Work to complete ::
Reproduce the entries beneath exactly, without their images.
======
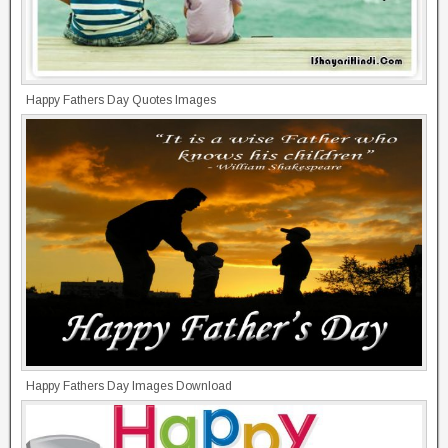
Happy Fathers Day Quotes Images
Happy Fathers Day Images Download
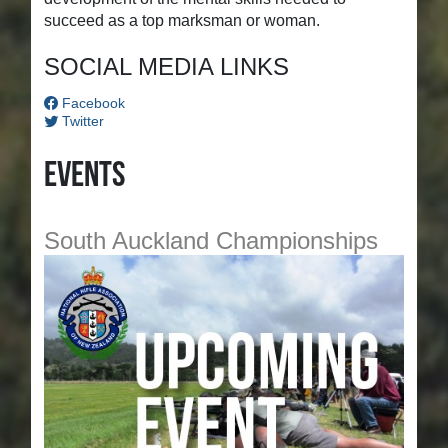
succeed as a top marksman or woman.
SOCIAL MEDIA LINKS
Facebook
Twitter
Events
South Auckland Championships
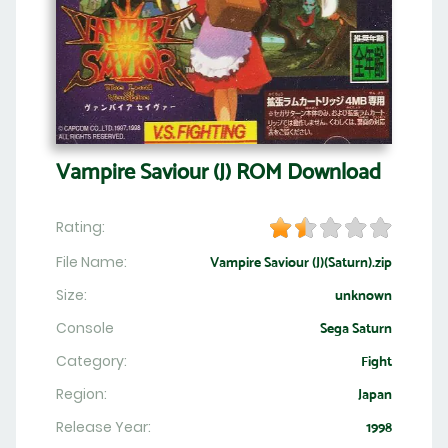
Vampire Saviour (J) ROM Download
Rating:
File Name:
Vampire Saviour (J)(Saturn).zip
Size:
unknown
Console
Sega Saturn
Category:
Fight
Region:
Japan
Release Year:
1998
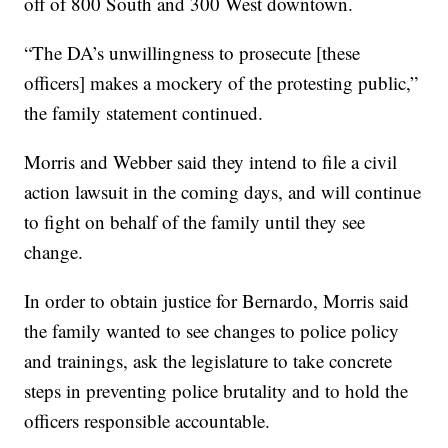
off of 800 South and 300 West downtown.
“The DA’s unwillingness to prosecute [these
officers] makes a mockery of the protesting public,”
the family statement continued.
Morris and Webber said they intend to file a civil
action lawsuit in the coming days, and will continue
to fight on behalf of the family until they see
change.
In order to obtain justice for Bernardo, Morris said
the family wanted to see changes to police policy
and trainings, ask the legislature to take concrete
steps in preventing police brutality and to hold the
officers responsible accountable.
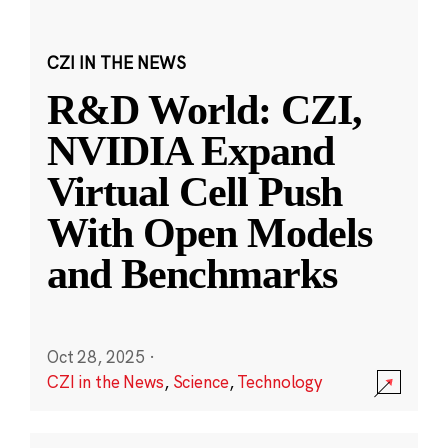
CZI IN THE NEWS
R&D World: CZI,
NVIDIA Expand
Virtual Cell Push
With Open Models
and Benchmarks
Oct 28, 2025
·
CZI in the News
,
Science
,
Technology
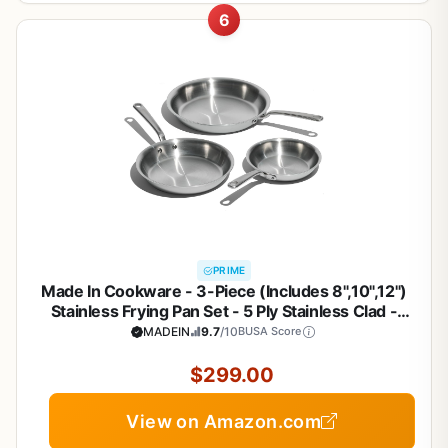
6
PRIME
Made In Cookware - 3-Piece (Includes 8",10",12")
Stainless Frying Pan Set - 5 Ply Stainless Clad -
Professional Cookware - Crafted in Italy - Induction
MADEIN
9.7
/10
BUSA Score
Compatible
$299.00
View on Amazon.com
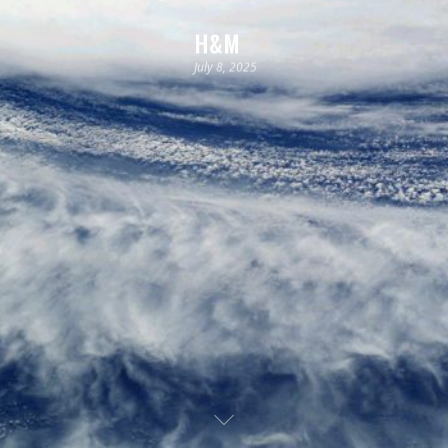
H&M
July 8, 2025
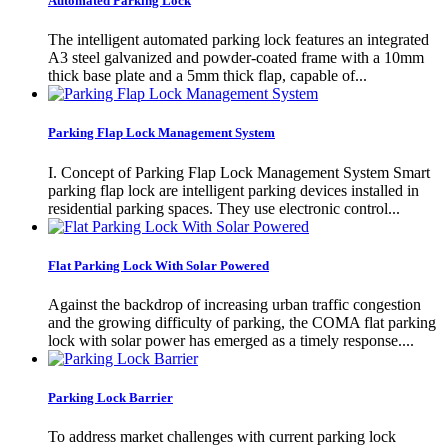
Automated Parking Lock
The intelligent automated parking lock features an integrated
A3 steel galvanized and powder-coated frame with a 10mm
thick base plate and a 5mm thick flap, capable of...
Parking Flap Lock Management System
I. Concept of Parking Flap Lock Management System Smart
parking flap lock are intelligent parking devices installed in
residential parking spaces. They use electronic control...
Flat Parking Lock With Solar Powered
Against the backdrop of increasing urban traffic congestion
and the growing difficulty of parking, the COMA flat parking
lock with solar power has emerged as a timely response....
Parking Lock Barrier
To address market challenges with current parking lock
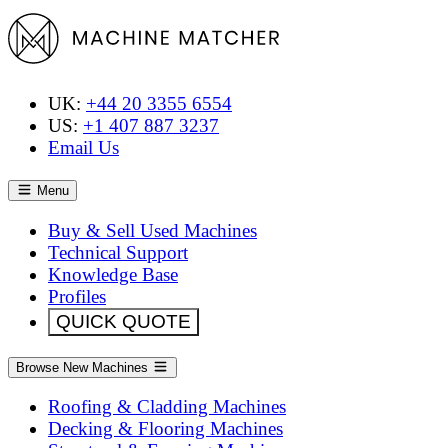
UK:
+44 20 3355 6554
US:
+1 407 887 3237
Email Us
Menu
Buy & Sell Used Machines
Technical Support
Knowledge Base
Profiles
QUICK QUOTE
Browse New Machines
Roofing & Cladding Machines
Decking & Flooring Machines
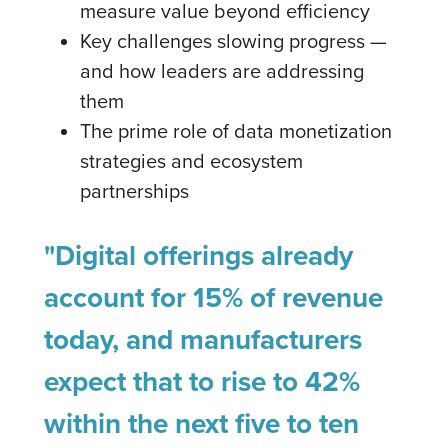
measure value beyond efficiency
Key challenges slowing progress —
and how leaders are addressing
them
The prime role of data monetization
strategies and ecosystem
partnerships
"Digital offerings already
account for 15% of revenue
today, and manufacturers
expect that to rise to 42%
within the next five to ten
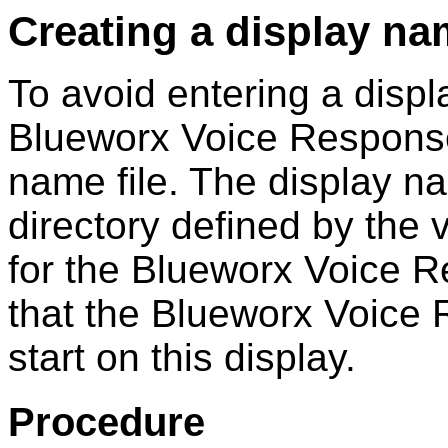
Creating a display nam
To avoid entering a disp
Blueworx Voice Respons
name file. The display na
directory defined by the 
for the
Blueworx Voice 
that the
Blueworx Voice
start on this display.
Procedure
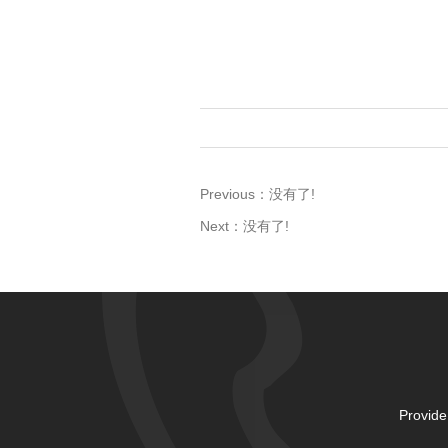
Previous：
没有了!
Next：
没有了!
Provide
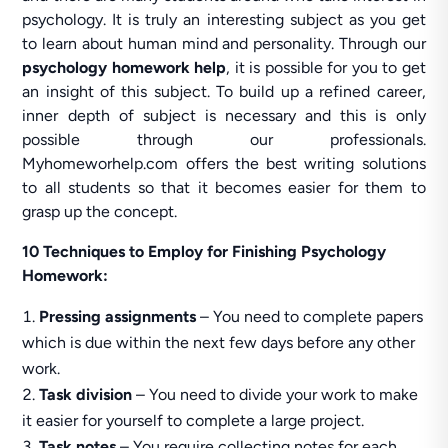
psychology. It is truly an interesting subject as you get
to learn about human mind and personality. Through our
psychology homework help
, it is possible for you to get
an insight of this subject. To build up a refined career,
inner depth of subject is necessary and this is only
possible through our professionals.
Myhomeworhelp.com offers the best writing solutions
to all students so that it becomes easier for them to
grasp up the concept.
10 Techniques to Employ for Finishing Psychology
Homework:
Pressing assignments
– You need to complete papers
which is due within the next few days before any other
work.
Task division
– You need to divide your work to make
it easier for yourself to complete a large project.
Task notes
– You require collecting notes for each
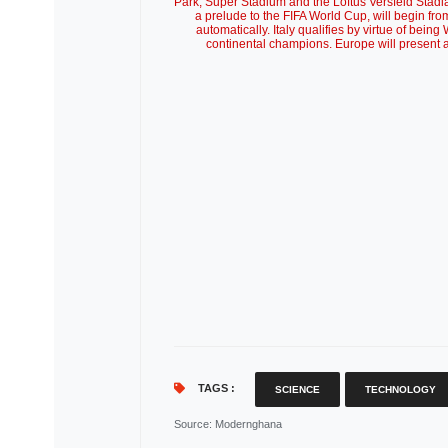
Park, Super Stadium and the Loftus Versfeld Stad
a prelude to the FIFA World Cup, will begin fro
automatically. Italy qualifies by virtue of being
continental champions. Europe will present
TAGS :
SCIENCE
TECHNOLOGY
Source
: Modernghana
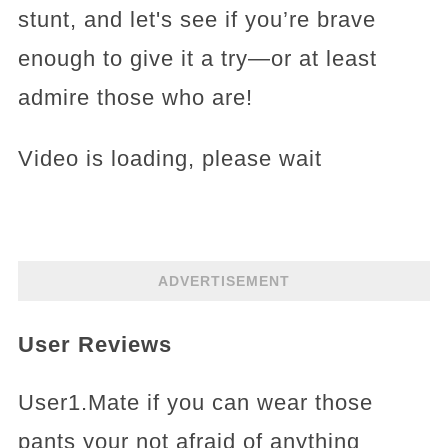
stunt, and let's see if you’re brave
enough to give it a try—or at least
admire those who are!
Video is loading, please wait
ADVERTISEMENT
User Reviews
User1.Mate if you can wear those
pants your not afraid of anything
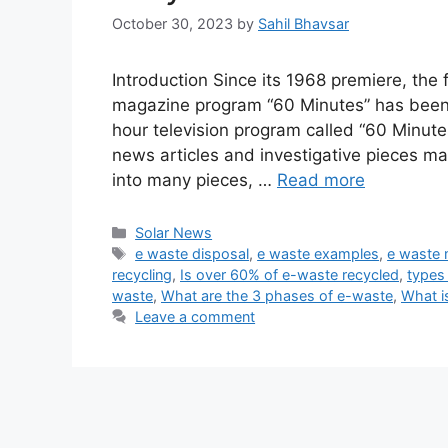
October 30, 2023
by
Sahil Bhavsar
Introduction Since its 1968 premiere, th
magazine program “60 Minutes” has been 
hour television program called “60 Minute
news articles and investigative pieces m
into many pieces, …
Read more
Categories
Solar News
Tags
e waste disposal
,
e waste examples
,
e waste
recycling
,
Is over 60% of e-waste recycled
,
types
waste
,
What are the 3 phases of e-waste
,
What i
Leave a comment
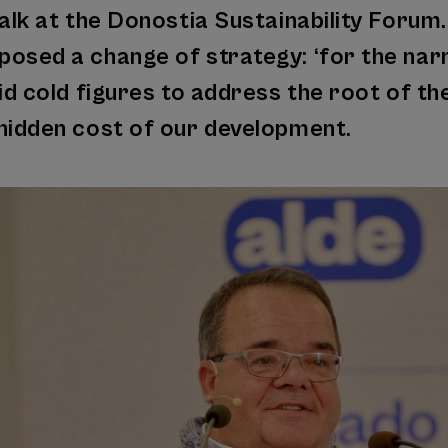
alk at the Donostia Sustainability Forum.
osed a change of strategy: ‘for the narrat
oid cold figures to address the root of th
hidden cost of our development.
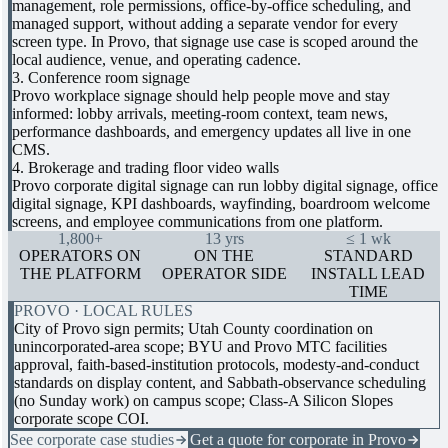
management, role permissions, office-by-office scheduling, and
managed support, without adding a separate vendor for every
screen type. In Provo, that signage use case is scoped around the
local audience, venue, and operating cadence.
3. Conference room signage
Provo workplace signage should help people move and stay
informed: lobby arrivals, meeting-room context, team news,
performance dashboards, and emergency updates all live in one
CMS.
4. Brokerage and trading floor video walls
Provo corporate digital signage can run lobby digital signage, office
digital signage, KPI dashboards, wayfinding, boardroom welcome
screens, and employee communications from one platform.
1,800+
13 yrs
≤ 1 wk
OPERATORS ON
ON THE
STANDARD
THE PLATFORM
OPERATOR SIDE
INSTALL LEAD
TIME
PROVO · LOCAL RULES
City of Provo sign permits; Utah County coordination on
unincorporated-area scope; BYU and Provo MTC facilities
approval, faith-based-institution protocols, modesty-and-conduct
standards on display content, and Sabbath-observance scheduling
(no Sunday work) on campus scope; Class-A Silicon Slopes
corporate scope COI.
See corporate case studies
Get a quote for corporate in Provo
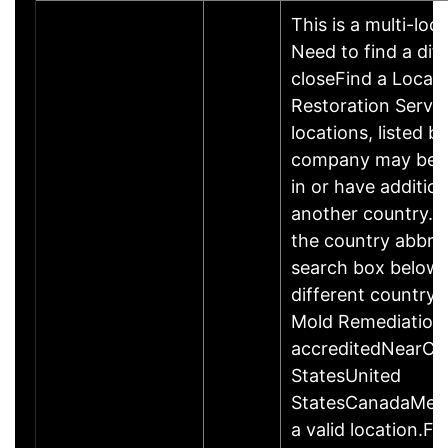
This is a multi-loc
Need to find a dif
closeFind a Locati
Restoration Servic
locations, listed b
company may be 
in or have addition
another country. P
the country abbrev
search box below 
different country 
Mold Remediation
accreditedNearCo
StatesUnited
StatesCanadaMexi
a valid location.Fi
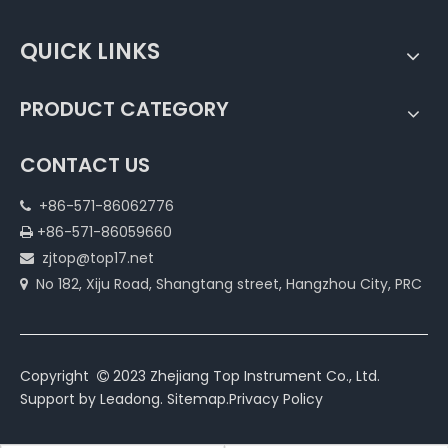
QUICK LINKS
PRODUCT CATEGORY
CONTACT US
+86-571-86062776

+86-571-86059660

zjtop@top17.net

No 182, Xiju Road, Shangtang street, Hangzhou City, PRC

Copyright
2023 Zhejiang Top Instrument Co., Ltd.

Support by
Leadong
.
Sitemap
.
Privacy Policy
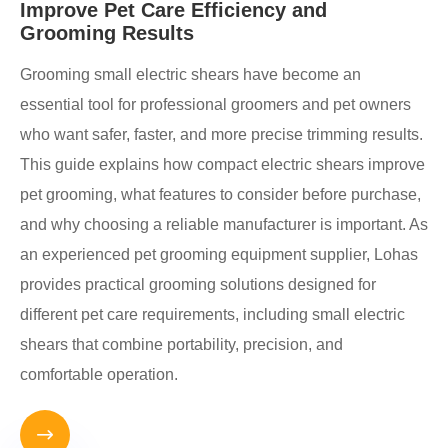
Improve Pet Care Efficiency and
Grooming Results
Grooming small electric shears have become an
essential tool for professional groomers and pet owners
who want safer, faster, and more precise trimming results.
This guide explains how compact electric shears improve
pet grooming, what features to consider before purchase,
and why choosing a reliable manufacturer is important. As
an experienced pet grooming equipment supplier, Lohas
provides practical grooming solutions designed for
different pet care requirements, including small electric
shears that combine portability, precision, and
comfortable operation.

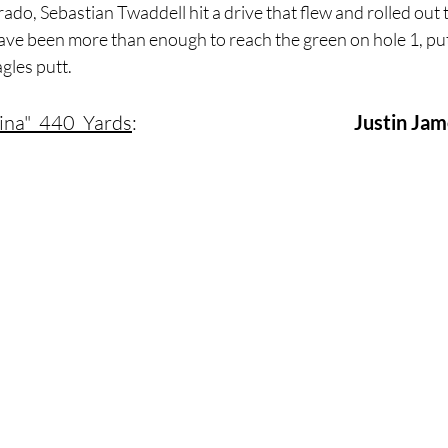
rado, Sebastian Twaddell hit a drive that flew and rolled out 
ave been more than enough to reach the green on hole 1, putt
gles putt.
ina"  440  Yards
:     				        	
Justin Ja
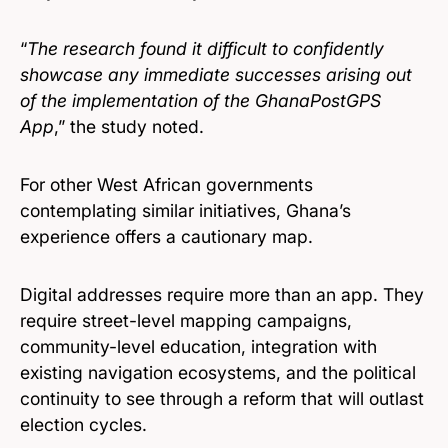
“
The research found it difficult to confidently
showcase any immediate successes arising out
of the implementation of the GhanaPostGPS
App
,” the study noted.
For other West African governments
contemplating similar initiatives, Ghana’s
experience offers a cautionary map.
Digital addresses require more than an app. They
require street-level mapping campaigns,
community-level education, integration with
existing navigation ecosystems, and the political
continuity to see through a reform that will outlast
election cycles.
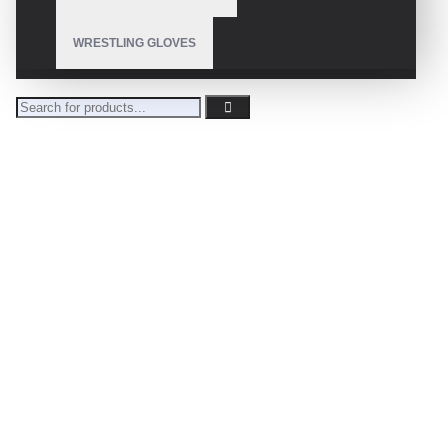
WRESTLING GLOVES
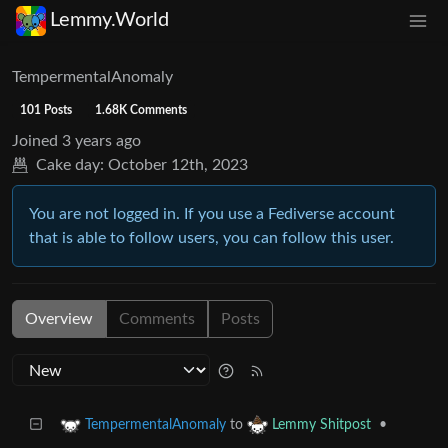
Lemmy.World
TempermentalAnomaly
101 Posts
1.68K Comments
Joined
3 years ago
Cake day:
October 12th, 2023
You are not logged in. If you use a Fediverse account
that is able to follow users, you can follow this user.
Overview
Comments
Posts
to
•
TempermentalAnomaly
Lemmy Shitpost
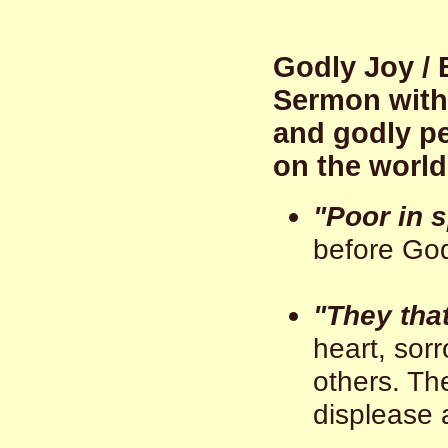
Godly Joy / 
Sermon with 
and godly peo
on the world
"Poor in s
before God
"They tha
heart, sor
others. Th
displease 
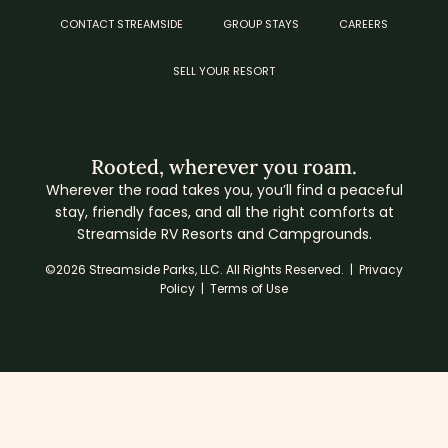
CONTACT STREAMSIDE
GROUP STAYS
CAREERS
SELL YOUR RESORT
Rooted, wherever you roam.
Wherever the road takes you, you’ll find a peaceful
stay, friendly faces, and all the right comforts at
Streamside RV Resorts and Campgrounds.
©2026 Streamside Parks, LLC. All Rights Reserved. |
Privacy
Policy
|
Terms of Use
======
Written solution ::
Happy Fathers Day Quotes Images
Happy Fathers Day Images Download
succeed as a top marksman or woman.
SOCIAL MEDIA LINKS
Facebook
Twitter
Events
South Auckland Championships
Vampire Saviour (J) ROM Download
Rating:
File Name:
Vampire Saviour (J)(Saturn).zip
Size:
unknown
Console
Sega Saturn
Category:
Fight
Region:
Japan
Release Year:
1998
off of 800 South and 300 West downtown.
“The DA’s unwillingness to prosecute [these
officers] makes a mockery of the protesting public,”
the family statement continued.
Morris and Webber said they intend to file a civil
action lawsuit in the coming days, and will continue
to fight on behalf of the family until they see
change.
In order to obtain justice for Bernardo, Morris said
the family wanted to see changes to police policy
and trainings, ask the legislature to take concrete
steps in preventing police brutality and to hold the
officers responsible accountable.
CZI IN THE NEWS
R&D World: CZI,
NVIDIA Expand
Virtual Cell Push
With Open Models
and Benchmarks
Oct 28, 2025
·
CZI in the News
,
Science
,
Technology
6
PRIME
Made In Cookware - 3-Piece (Includes 8",10",12")
Stainless Frying Pan Set - 5 Ply Stainless Clad -
Professional Cookware - Crafted in Italy - Induction
MADEIN
9.7
/10
BUSA Score
Compatible
$299.00
View on Amazon.com
H&M
July 8, 2025
Automated Parking Lock
The intelligent automated parking lock features an integrated
A3 steel galvanized and powder-coated frame with a 10mm
thick base plate and a 5mm thick flap, capable of...
Parking Flap Lock Management System
I. Concept of Parking Flap Lock Management System Smart
parking flap lock are intelligent parking devices installed in
residential parking spaces. They use electronic control...
Flat Parking Lock With Solar Powered
Against the backdrop of increasing urban traffic congestion
and the growing difficulty of parking, the COMA flat parking
lock with solar power has emerged as a timely response....
Parking Lock Barrier
To address market challenges with current parking lock
UK:
+44 20 3355 6554
US:
+1 407 887 3237
Email Us
Menu
Buy & Sell Used Machines
Technical Support
Knowledge Base
Profiles
QUICK QUOTE
Browse New Machines
Roofing & Cladding Machines
Decking & Flooring Machines
measure value beyond efficiency
Key challenges slowing progress —
and how leaders are addressing
them
The prime role of data monetization
strategies and ecosystem
partnerships
"Digital offerings already
account for 15% of revenue
today, and manufacturers
expect that to rise to 42%
within the next five to ten
Creating a display nam
To avoid entering a disp
Blueworx Voice Respons
name file. The display na
directory defined by the 
for the
Blueworx Voice 
that the
Blueworx Voice
start on this display.
Procedure
Previous：
没有了!
Next：
没有了!
Provide
psychology. It is truly an interesting subject as you get
to learn about human mind and personality. Through our
psychology homework help
, it is possible for you to get
an insight of this subject. To build up a refined career,
inner depth of subject is necessary and this is only
possible through our professionals.
Myhomeworhelp.com offers the best writing solutions
to all students so that it becomes easier for them to
grasp up the concept.
10 Techniques to Employ for Finishing Psychology
Homework:
Pressing assignments
– You need to complete papers
which is due within the next few days before any other
work.
Task division
– You need to divide your work to make
it easier for yourself to complete a large project.
Task notes
– You require collecting notes for each
Park, Super Stadium and the Loftus Versfeld Stad
a prelude to the FIFA World Cup, will begin fro
automatically. Italy qualifies by virtue of being
continental champions. Europe will present
TAGS :
SCIENCE
TECHNOLOGY
Source
: Modernghana
stunt, and let's see if you’re brave
enough to give it a try—or at least
admire those who are!
Video is loading, please wait
ADVERTISEMENT
User Reviews
User1.Mate if you can wear those
pants your not afraid of anything
October 30, 2023
by
Sahil Bhavsar
Introduction Since its 1968 premiere, th
magazine program “60 Minutes” has been 
hour television program called “60 Minute
news articles and investigative pieces m
into many pieces, …
Read more
Categories
Solar News
Tags
e waste disposal
,
e waste examples
,
e waste
recycling
,
Is over 60% of e-waste recycled
,
types
waste
,
What are the 3 phases of e-waste
,
What i
Leave a comment
alk at the Donostia Sustainability Forum.
osed a change of strategy: ‘for the narrat
oid cold figures to address the root of th
hidden cost of our development.
management, role permissions, office-by-office scheduling, and
managed support, without adding a separate vendor for every
screen type. In Provo, that signage use case is scoped around the
local audience, venue, and operating cadence.
3. Conference room signage
Provo workplace signage should help people move and stay
informed: lobby arrivals, meeting-room context, team news,
performance dashboards, and emergency updates all live in one
CMS.
4. Brokerage and trading floor video walls
Provo corporate digital signage can run lobby digital signage, office
digital signage, KPI dashboards, wayfinding, boardroom welcome
screens, and employee communications from one platform.
1,800+
13 yrs
≤ 1 wk
OPERATORS ON
ON THE
STANDARD
THE PLATFORM
OPERATOR SIDE
INSTALL LEAD
TIME
PROVO · LOCAL RULES
City of Provo sign permits; Utah County coordination on
unincorporated-area scope; BYU and Provo MTC facilities
approval, faith-based-institution protocols, modesty-and-conduct
standards on display content, and Sabbath-observance scheduling
(no Sunday work) on campus scope; Class-A Silicon Slopes
corporate scope COI.
See corporate case studies
Get a quote for corporate in Provo
This is a multi-loc
Need to find a dif
closeFind a Locati
Restoration Servic
locations, listed b
company may be 
in or have addition
another country. P
the country abbrev
search box below 
different country 
Mold Remediation
accreditedNearCo
StatesUnited
StatesCanadaMexi
a valid location.Fi
QUICK LINKS
PRODUCT CATEGORY
CONTACT US
+86-571-86062776

+86-571-86059660

zjtop@top17.net

No 182, Xiju Road, Shangtang street, Hangzhou City, PRC

Copyright
2023 Zhejiang Top Instrument Co., Ltd.

Support by
Leadong
.
Sitemap
.
Privacy Policy
Improve Pet Care Efficiency and
Grooming Results
Grooming small electric shears have become an
essential tool for professional groomers and pet owners
who want safer, faster, and more precise trimming results.
This guide explains how compact electric shears improve
pet grooming, what features to consider before purchase,
and why choosing a reliable manufacturer is important. As
an experienced pet grooming equipment supplier, Lohas
provides practical grooming solutions designed for
different pet care requirements, including small electric
shears that combine portability, precision, and
comfortable operation.

rado, Sebastian Twaddell hit a drive that flew and rolled out 
ave been more than enough to reach the green on hole 1, putt
gles putt.
ina"  440  Yards
:     				        	
Justin Ja
“
The research found it difficult to confidently
showcase any immediate successes arising out
of the implementation of the GhanaPostGPS
App
,” the study noted.
For other West African governments
contemplating similar initiatives, Ghana’s
experience offers a cautionary map.
Digital addresses require more than an app. They
require street-level mapping campaigns,
community-level education, integration with
existing navigation ecosystems, and the political
continuity to see through a reform that will outlast
election cycles.
WRESTLING GLOVES
Lemmy.World
TempermentalAnomaly
101 Posts
1.68K Comments
Joined
3 years ago
Cake day:
October 12th, 2023
You are not logged in. If you use a Fediverse account
that is able to follow users, you can follow this user.
Overview
Comments
Posts
to
•
TempermentalAnomaly
Lemmy Shitpost
Godly Joy / 
Sermon with 
and godly peo
on the world
"Poor in s
before God
"They tha
heart, sor
others. Th
displease 
CONTACT STREAMSIDE
GROUP STAYS
CAREERS
SELL YOUR RESORT
Rooted, wherever you roam.
Wherever the road takes you, you’ll find a peaceful
stay, friendly faces, and all the right comforts at
Streamside RV Resorts and Campgrounds.
©2026 Streamside Parks, LLC. All Rights Reserved. |
Privacy
Policy
|
Terms of Use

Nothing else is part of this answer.